Wien, (OTS) Auf Verlangen der Grünen lautete das Thema der Aktuellen Stunde "Intransparenz, Vertuschung und Entmündigung des Gemeinderats: Das Prinzip der SP/VP-Koalition bei der Subventionierung von Vereinen". GR Mag. Christoph Chorherr (G) begründete das Thema mit dem Hinweis, dass der Wiener Gemeinderat jährlich ...

Wien, (OTS) Auf Verlangen der Grünen lautete das Thema der Aktuellen Stunde "Intransparenz, Vertuschung und Entmündigung des Gemeinderats: Das Prinzip der SP/VP-Koalition bei der Subventionierung von Vereinen".

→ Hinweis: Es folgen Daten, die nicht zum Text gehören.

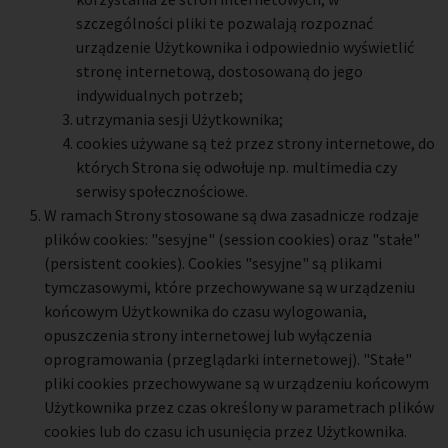
szczególności pliki te pozwalają rozpoznać
urządzenie Użytkownika i odpowiednio wyświetlić
stronę internetową, dostosowaną do jego
indywidualnych potrzeb;
utrzymania sesji Użytkownika;
cookies używane są też przez strony internetowe, do
których Strona się odwołuje np. multimedia czy
serwisy społecznościowe.
W ramach Strony stosowane są dwa zasadnicze rodzaje
plików cookies: "sesyjne" (session cookies) oraz "stałe"
(persistent cookies). Cookies "sesyjne" są plikami
tymczasowymi, które przechowywane są w urządzeniu
końcowym Użytkownika do czasu wylogowania,
opuszczenia strony internetowej lub wyłączenia
oprogramowania (przeglądarki internetowej). "Stałe"
pliki cookies przechowywane są w urządzeniu końcowym
Użytkownika przez czas określony w parametrach plików
cookies lub do czasu ich usunięcia przez Użytkownika.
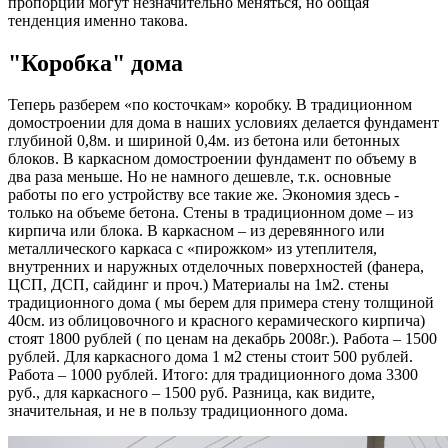
пропорции могут незначительно меняться, но общая
тенденция именно такова.
"Коробка" дома
Теперь разберем «по косточкам» коробку. В традиционном
домостроении для дома в наших условиях делается фундамент
глубиной 0,8м. и шириной 0,4м. из бетона или бетонных
блоков. В каркасном домостроении фундамент по объему в
два раза меньше. Но не намного дешевле, т.к. основные
работы по его устройству все такие же. Экономия здесь -
только на объеме бетона. Стены в традиционном доме – из
кирпича или блока. В каркасном – из деревянного или
металлического каркаса с «пирожком» из утеплителя,
внутренних и наружных отделочных поверхностей (фанера,
ЦСП, ДСП, сайдинг и проч.) Материалы на 1м2. стены
традиционного дома ( мы берем для примера стену толщиной
40см. из облицовочного и красного керамического кирпича)
стоят 1800 рублей ( по ценам на декабрь 2008г.). Работа – 1500
рублей. Для каркасного дома 1 м2 стены стоит 500 рублей.
Работа – 1000 рублей. Итого: для традиционного дома 3300
руб., для каркасного – 1500 руб. Разница, как видите,
значительная, и не в пользу традиционного дома.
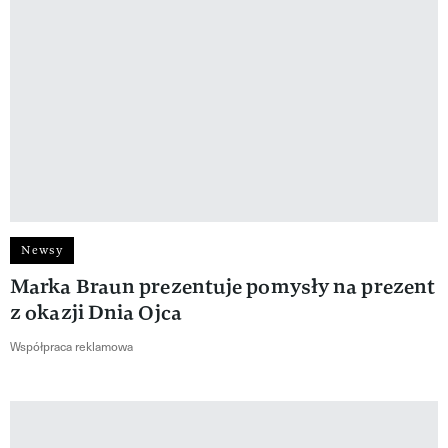
Newsy
Marka Braun prezentuje pomysły na prezent
z okazji Dnia Ojca
Współpraca reklamowa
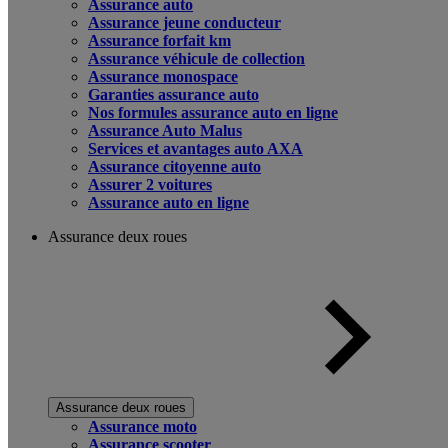
Assurance auto
Assurance jeune conducteur
Assurance forfait km
Assurance véhicule de collection
Assurance monospace
Garanties assurance auto
Nos formules assurance auto en ligne
Assurance Auto Malus
Services et avantages auto AXA
Assurance citoyenne auto
Assurer 2 voitures
Assurance auto en ligne
Assurance deux roues
Assurance deux roues
Assurance moto
Assurance scooter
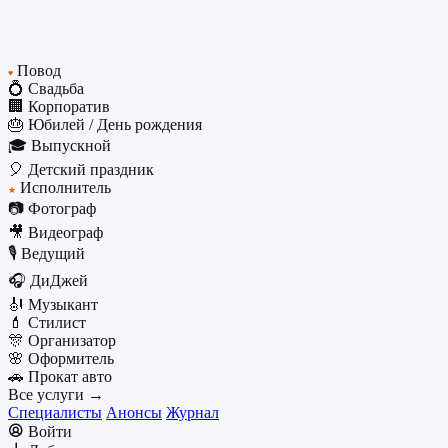
Повод
♥
💍 Свадьба
🏢 Корпоратив
🎂 Юбилей / День рождения
🎓 Выпускной
🎈 Детский праздник
Исполнитель
★
📷 Фотограф
🎥 Видеограф
🎙️ Ведущий
🎧 ДиДжей
🎻 Музыкант
💄 Стилист
🎊 Организатор
🌸 Оформитель
🚗 Прокат авто
Все услуги →
Специалисты
Анонсы
Журнал
Войти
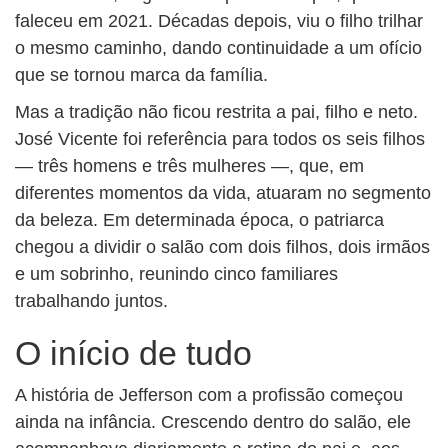
faleceu em 2021. Décadas depois, viu o filho trilhar
o mesmo caminho, dando continuidade a um ofício
que se tornou marca da família.
Mas a tradição não ficou restrita a pai, filho e neto.
José Vicente foi referência para todos os seis filhos
— três homens e três mulheres —, que, em
diferentes momentos da vida, atuaram no segmento
da beleza. Em determinada época, o patriarca
chegou a dividir o salão com dois filhos, dois irmãos
e um sobrinho, reunindo cinco familiares
trabalhando juntos.
O início de tudo
A história de Jefferson com a profissão começou
ainda na infância. Crescendo dentro do salão, ele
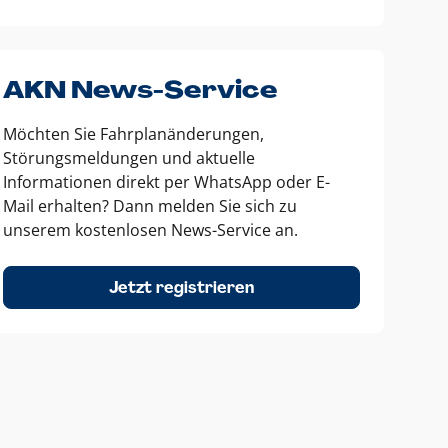
AKN News-Service
Möchten Sie Fahrplanänderungen,
Störungsmeldungen und aktuelle
Informationen direkt per WhatsApp oder E-
Mail erhalten? Dann melden Sie sich zu
unserem kostenlosen News-Service an.
Jetzt registrieren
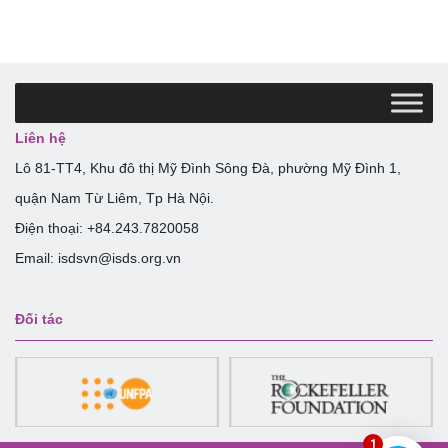
Liên hệ
Lô 81-TT4, Khu đô thị Mỹ Đình Sông Đà, phường Mỹ Đình 1,
quận Nam Từ Liêm, Tp Hà Nội.
Điện thoại: +84.243.7820058
Email: isdsvn@isds.org.vn
Đối tác
1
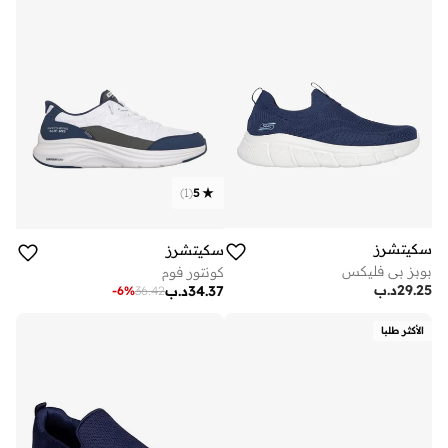
)
1
(
5
سكيتشرز
سكيتشرز
بوبز بي فليكس
كونتور فوم
29.25
د.ب
34.37
د.ب
-
6
%
36.42
الأكثر طلبا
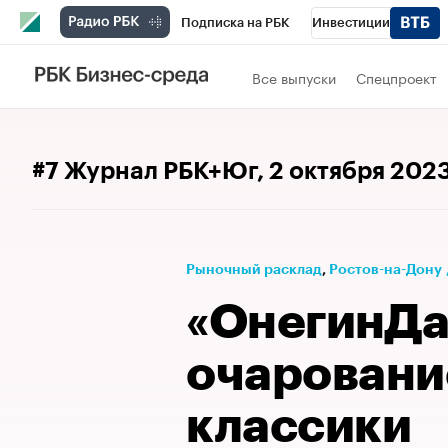
Подписка на РБК
Инвестиции
Телеканал
РБК Вино
Спорт
Школ
Все выпуски
Спецпроект
Визионеры
Национальные проекты
Исследования
Кредитные рейтинги
#7 Журнал РБК+Юг
, 2 октября 202
Спецпроекты
Проверка контрагентов
Рынок наличной валюты
Рыночный расклад
⁠,
Ростов-на-Дону
«ОнегинДа
очаровани
классики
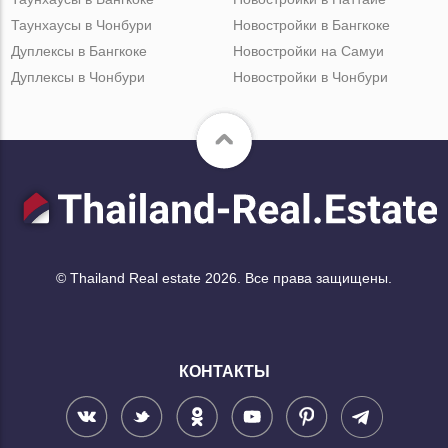
Таунхаусы в Чонбури
Новостройки в Бангкоке
Дуплексы в Бангкоке
Новостройки на Самуи
Дуплексы в Чонбури
Новостройки в Чонбури
© Thailand Real estate 2026. Все права защищены.
КОНТАКТЫ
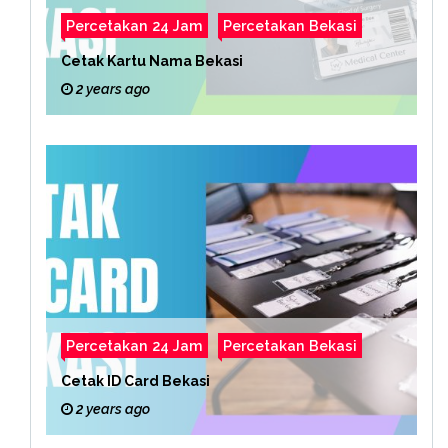
Percetakan 24 Jam
Percetakan Bekasi
Cetak Kartu Nama Bekasi
2 years ago
Percetakan 24 Jam
Percetakan Bekasi
Cetak ID Card Bekasi
2 years ago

GR Mag. Christoph Chorherr (G) begründete das Thema mit dem Hinweis, dass der Wiener Gemeinderat jährlich mehr als eine Milliarde Schilling an Vereine ausschütte. Der Großteil dieser Vereine stehe den Koalitionsparteien nahe. Es gelte das Prinzip der "Vertuschung" und "Geheimhaltung", um diesen Vereinen Geld "zuzuschieben". Am Beispiel des Vereins "Zukunft Wien" kritisierte Chorherr, dass Vbgm. Görg dessen Präsident sei, andere Vereine, die der SPÖ nahe stehen, führten für die SPÖ den Wahlkampf. Nach den Vorstellungen der Koalition sollte ein Gemeinderat nicht einmal anfragen dürfen, sagte GR Kenesei. In den Akten fehlten oft die Hinweise über Statuten und Personen in den jeweiligen Vereinen. Es gebe oft "halbe Unterlagen". Er forderte mehr Transparenz bei der Vergabe von Subventionen.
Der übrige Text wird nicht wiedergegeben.